Each 1-mEq/l increase in baseline serum bicarbonate was associated with a 4.7% decrease in the risk of the kidney-specific composite outcome of RRT or a decline in eGFR ≥40% (HR, 0.953; 95% CI, 0.947-0.958; P<.001), a 4.5% decrease in the risk of RRT (HR, 0.955; 95% CI, 0.948-0.963), and a 9.3% decrease in the risk of all-cause mortality (HR, 0.907; 95% CI, 0.902-0.911; P<.001) over ≤10 years.
The significance of serum bicarbonate as a predictor of the composite outcome was sustained in subgroups analyzed by age. In the extended cohort that included patients who had missing values for urine ACR, serum bicarbonate remained a significant predictor of the composite outcome, the kidney-specific composite outcome of RRT or a decline in eGFR ≥40%, RRT, and all-cause mortality.
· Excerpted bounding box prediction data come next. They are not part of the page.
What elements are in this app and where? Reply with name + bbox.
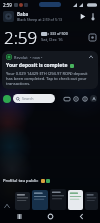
button[interactable]: Account — [90, 95, 97, 102]
staticText: 333 of 500 — [50, 31, 68, 36]
button[interactable]: Share — [3, 202, 11, 210]
staticText: • now • — [30, 55, 43, 60]
button[interactable]: Settings — [72, 95, 79, 102]
button[interactable]: Photos — [81, 95, 88, 102]
button[interactable]: Recents — [7, 210, 31, 223]
button[interactable]: Back — [69, 210, 93, 223]
button[interactable]: Baba — [0, 9, 100, 23]
staticText: Search — [22, 96, 34, 101]
button[interactable]: Camera — [89, 34, 96, 41]
button[interactable]: Recent app — [50, 189, 66, 210]
button[interactable]: Recent app — [32, 190, 48, 210]
button[interactable]: Recent app — [68, 190, 83, 210]
button[interactable]: Files — [63, 95, 70, 102]
staticText: Sat, Dec 16 — [41, 37, 63, 43]
staticText: Baba — [17, 11, 29, 17]
button[interactable]: Next track — [89, 12, 97, 20]
staticText: 2:59 — [3, 2, 12, 8]
staticText: Revolut — [14, 55, 28, 60]
button[interactable]: Collapse — [88, 54, 94, 60]
button[interactable]: Recent app — [15, 192, 30, 210]
staticText: Profilul tau public — [3, 178, 39, 184]
button[interactable]: Home — [38, 210, 62, 223]
button[interactable]: Revolut — [2, 51, 98, 89]
button[interactable]: Recent app — [85, 192, 98, 210]
staticText: Your deposit is complete — [6, 62, 68, 69]
staticText: Black Sheep at 2:59 of 5:13 — [17, 17, 63, 22]
button[interactable]: Search — [13, 94, 55, 103]
button[interactable]: Assistant — [3, 95, 11, 103]
staticText: Your 0.029 14429 ETH (294.97 RON) deposi… — [6, 71, 94, 86]
staticText: 2:59 — [4, 26, 38, 48]
button[interactable]: Play — [78, 12, 87, 21]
Limitations cited by the authors included the retrospective observational study design resulting in possible residual confounding, the lack of data from specialized providers of most dialysis care, and only considering laboratory values at baseline.
In conclusion, the researchers said, “Among patients with non-dialysis-dependent stage 3-5 CKD, low levels of serum bicarbonate within the range of metabolic acidosis are independently associated with increased risk of DD40 (reduction in eGFR >40%, RRT, or all-cause mortality), RRT40 (RRT or reduction in eGFR ≥40%), and the individual outcomes of RRT and all-cause mortality. These findings are consistent with findings from recent clinical trials. Taken together, our study, combined with evidence from randomized, controlled trials, indicate that a low serum bicarbonate level may be an important modifiable risk factor for CKD progression and mortality. Efforts to improve disease awareness and treatment of metabolic acidosis in patients with CKD are urgently needed.”
Takeaway Points
- Researchers conducted an observational, longitudinal, retrospective cohort study to examine the association between metabolic acidosis and progression of CKD and mortality in a large US community-based cohort.
- The primary outcome was a composite of a decline in estimated glomerular filtration rate of ≥40%, renal replacement therapy, or all-cause mortality. There was an association between low levels of serum bicarbonate within the range of metabolic acidosis and increased risk of the primary outcome.
- There was also an association between low levels of serum bicarbonate and the kidney-specific composite outcome of RRT or a decline in eGFR ≥40%.